The U.S. has unveiled a national project to build a quantum Internet, which would function alongside existing Internet networks. A quantum Internet is based on photons exhibiting a quantum state known as entanglement that allows it to share information over long distances without a physical connection. One goal of the project is to build a network that would be more secure and nearly unhackable. The Department of Energy created a strategy by which its 17 national labs would serve as a backbone for a prototype national quantum Internet to launch in 10 years.

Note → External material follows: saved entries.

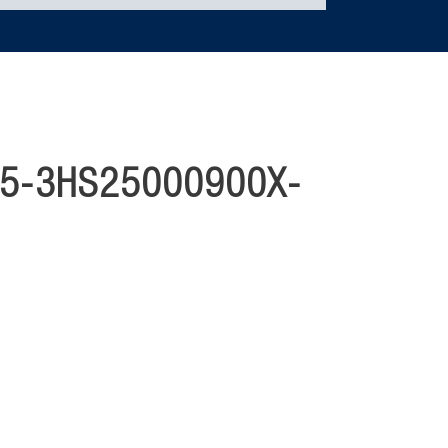
5-3HS25000900X-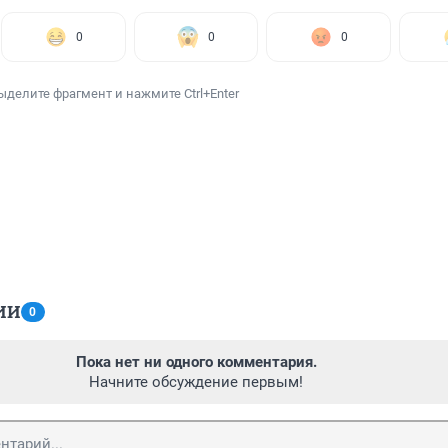
0
0
0
ыделите фрагмент и нажмите Ctrl+Enter
ИИ
0
Пока нет ни одного комментария.
Начните обсуждение первым!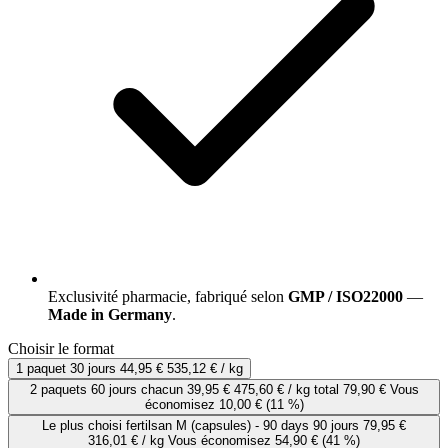
Exclusivité pharmacie, fabriqué selon
GMP / ISO22000
—
Made in Germany
.
Choisir le format
1 paquet
30 jours
44,95 €
535,12 € / kg
2 paquets
60 jours
chacun
39,95 €
475,60 € / kg
total 79,90 €
Vous
économisez 10,00 €
(11 %)
Le plus choisi
fertilsan M (capsules) - 90 days
90 jours
79,95 €
316,01 € / kg
Vous économisez 54,90 €
(41 %)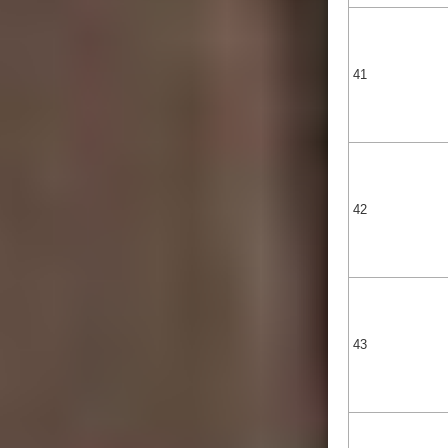
41
42
43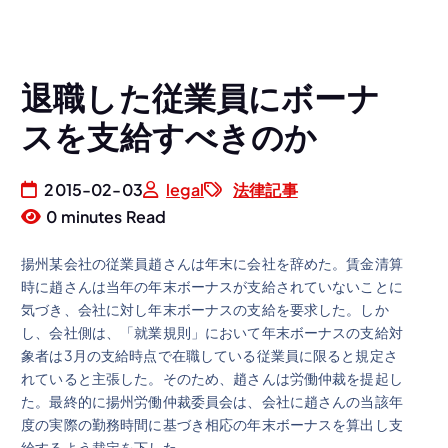
退職した従業員にボーナ
スを支給すべきのか
2015-02-03
legal
法律記事
0 minutes Read
揚州某会社の従業員趙さんは年末に会社を辞めた。賃金清算
時に趙さんは当年の年末ボーナスが支給されていないことに
気づき、会社に対し年末ボーナスの支給を要求した。しか
し、会社側は、「就業規則」において年末ボーナスの支給対
象者は3月の支給時点で在職している従業員に限ると規定さ
れていると主張した。そのため、趙さんは労働仲裁を提起し
た。最終的に揚州労働仲裁委員会は、会社に趙さんの当該年
度の実際の勤務時間に基づき相応の年末ボーナスを算出し支
給するよう裁定を下した。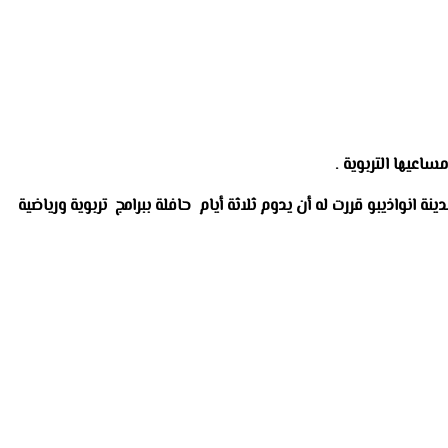
اعيها التربوية .
 الوطن النابض في مدينة انواذيبو قررت له أن يدوم ثلاثة أيام حافلة ببرامج تربوية ورياضية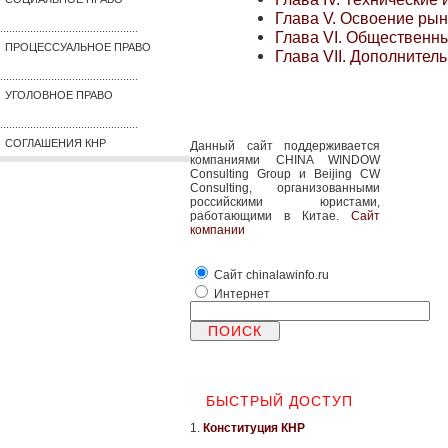
Глава V. Освоение рын
..............................................
Глава VI. Общественны
ПРОЦЕССУАЛЬНОЕ ПРАВО
Глава VII. Дополнител
..............................................
УГОЛОВНОЕ ПРАВО
..............................................
СОГЛАШЕНИЯ КНР
Данный сайт поддерживается
компаниями CHINA WINDOW
Consulting Group и Beijing CW
Consulting, организованными
российскими юристами,
работающими в Китае.
Сайт
компании
Сайт chinalawinfo.ru
Интернет
БЫСТРЫЙ ДОСТУП
1.
Конституция КНР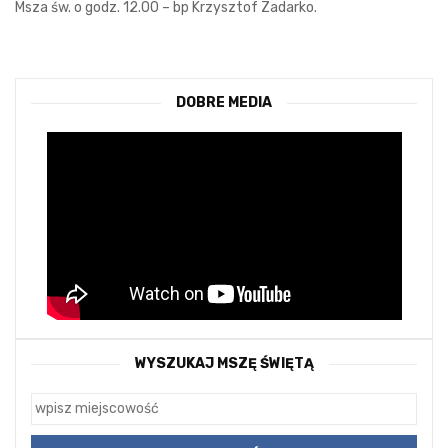
Msza św. o godz. 12.00 – bp Krzysztof Zadarko.
DOBRE MEDIA
WYSZUKAJ MSZĘ ŚWIĘTĄ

The Washington Post reports that, at University of Chicago’s Pritzker School of Molecular Engineering, professor David Awschalom stated that, “it’s becoming a global competition.” “Every major country on earth has launched a quantum program … because it is becoming clearer and clearer there will be big impacts,” he said.
The Department of Energy’s “blueprint strategy,” a 38-page document, “lays out research priorities and milestones to aim for, but it doesn’t assign detailed tasks to particular parties.” At the Chicago-area Fermi National Accelerator Laboratory (Fermilab), head of quantum science Panagiotis Spentzouris said that, “more resources, and a clearer project structure, will be needed to carry out the blueprint.”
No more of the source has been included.